Experimental Drug Improves Psoriatic Arthritis Symptoms in Clinical Trial
An investigational psoriatic arthritis (PsA) therapy in development by Novartis exhibited promising results in 2 recent phase 3 trials.
Secukinumab was found to improve the signs and symptoms of PsA, including an improvement to peripheral joint disease and the prevention of joint damage compared with placebo. The drug also delivered clear or almost clear skin.
Detailed results from the 2 trials, which enrolled more than 1000 patients, will be presented at an upcoming medical congress.

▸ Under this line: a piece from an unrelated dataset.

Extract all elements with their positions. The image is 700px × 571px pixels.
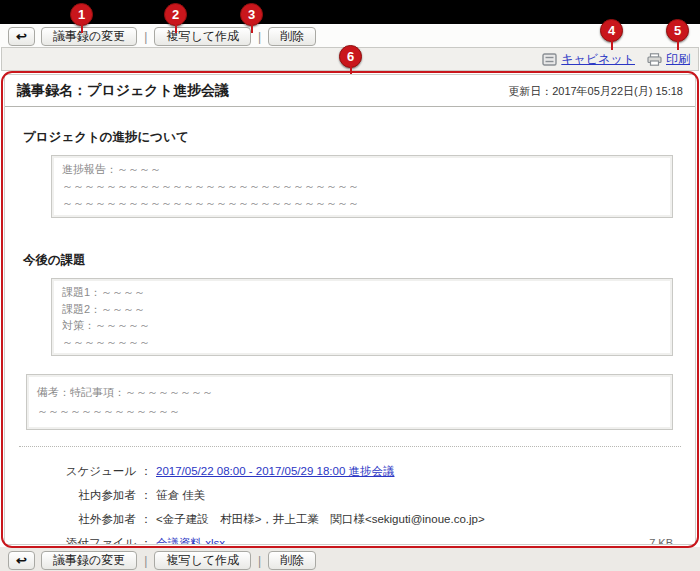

The drug acts as a fully human monoclonal antibody that selectively stops the action of the interleukin-17A protein, which stimulates inflammatory diseases and is crucial in the development of psoriasis and other inflammatory arthritic diseases. Secukinumab is being evaluated in clinical trials for the treatment of ankylosing spondylitis and rheumatoid arthritis.
“Building on the positive data previously reported in psoriasis, we are excited to present the first Phase III results of secukinumab in PsA. These positive results are planned to form the basis of a filing application to regulatory authorities in this indication,” Vasant Narasimhan, global head of development at Novartis Pharmaceuticals, said in a press release. “Effective new therapies are urgently needed for newly PsA diagnosed patients and for nearly half of PsA patients who are dissatisfied with or not responding to their current treatments.”